[Reader-list] Archive, Subject etc.

ritwik bhattacharyya 0supplement at gmail.com
Thu Jan 10 11:20:01 IST 2008


Should one continue to justify or validate a

*Positivist de-temporality* in history as a *discipline*?



It is an important question to ask as some would say that history has been
received in the mode of positivist de-temporality thanks to a specific
reading that finds it as such. Historical Time itself is a matter of debate
and elucidation that cannot be reduced to the discussion of a positivist de-
temporality. If however one attempts to argue that history is indeed about
fostering positive de-temporality through an academic discipline, one cannot
bypass the debate concerning historical time as has been discussed in detail
in recent works like Paul Ricouer's *Time and Narrative* (3 Volumes). This
is just to remind us of the formidable contenders we would face if we chose
to hold on to the Positivist de-temporality argument.


 Can one address questions of archive without
 first addressing questions of *history as a discipline*?

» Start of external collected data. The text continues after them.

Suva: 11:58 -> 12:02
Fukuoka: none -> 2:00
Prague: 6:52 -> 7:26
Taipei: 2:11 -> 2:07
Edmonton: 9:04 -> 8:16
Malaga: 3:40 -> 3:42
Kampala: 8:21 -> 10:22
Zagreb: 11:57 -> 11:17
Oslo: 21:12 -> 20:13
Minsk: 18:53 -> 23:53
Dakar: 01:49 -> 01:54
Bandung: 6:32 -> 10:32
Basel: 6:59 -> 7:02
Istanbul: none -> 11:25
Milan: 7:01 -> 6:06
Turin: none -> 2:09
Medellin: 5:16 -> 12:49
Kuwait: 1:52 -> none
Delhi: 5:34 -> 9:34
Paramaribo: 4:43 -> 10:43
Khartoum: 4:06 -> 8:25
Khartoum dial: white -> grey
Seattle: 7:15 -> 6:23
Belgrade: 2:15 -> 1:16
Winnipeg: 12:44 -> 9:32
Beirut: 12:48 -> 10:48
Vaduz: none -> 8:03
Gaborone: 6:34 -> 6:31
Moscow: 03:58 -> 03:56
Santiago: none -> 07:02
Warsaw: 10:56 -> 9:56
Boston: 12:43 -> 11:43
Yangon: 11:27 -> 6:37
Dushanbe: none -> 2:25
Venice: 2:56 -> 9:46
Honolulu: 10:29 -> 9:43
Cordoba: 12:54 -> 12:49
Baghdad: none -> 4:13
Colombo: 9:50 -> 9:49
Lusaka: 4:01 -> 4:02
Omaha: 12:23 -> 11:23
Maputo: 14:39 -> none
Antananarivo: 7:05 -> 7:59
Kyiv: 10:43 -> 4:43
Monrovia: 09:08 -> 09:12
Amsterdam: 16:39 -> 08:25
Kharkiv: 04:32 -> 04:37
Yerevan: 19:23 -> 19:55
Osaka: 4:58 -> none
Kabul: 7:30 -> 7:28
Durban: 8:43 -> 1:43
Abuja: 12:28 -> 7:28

Let's admit that while we discuss archives we can't do that disregarding
archive's role as an equipment within the historiographic operation. Thus
without addressing the problem of history as a discourse and the conventions
of how it operates , we would not make an interesting argument, especially
in view of the question posed by Arnab['*I'm trying* *to get at some form of
history or critical/effective history or genealogy which can do
without 'archives' ( used in the disciplinary sense of history, ok?']*. Even
in generic terms a discussion of archive without discussing its
equipmentality within the hegemonic discourse of history would leave many
questions unanswered and worse still, many questions unposed.



Trying to move *away from Foucault (without loosing him)*?



*Subjectivity is crucial*. But simply moving away from Foucault or
discussing a text like Agamben's *Remnants of Auchwitz* will not help us to
understand why it is crucial in Foucault. And since Arnab had posed the
initial question about the relationship between archive and a genealogical
enterprise we might just stick on to Foucault 'the happy positivist' for a
while. We might look into Archaeology and find out what is being said about
'subjectivation' there. . *But archive, isn't it more close to the
Foucauldian provenance of governmentality than subjectivity as a primary
first?*

Governmentality, we might venture to say, is also about subject formation
from above( if the problem, for some reason ,is about the term '
subjectivity', let me plead for its provisional usage here). It would thus
be interesting too see why for Foucault, who wants to contest the
traditional histpriography etc. Archive remains a valued term, even as it is
being used in a modified sense. This might give us an initial foothold.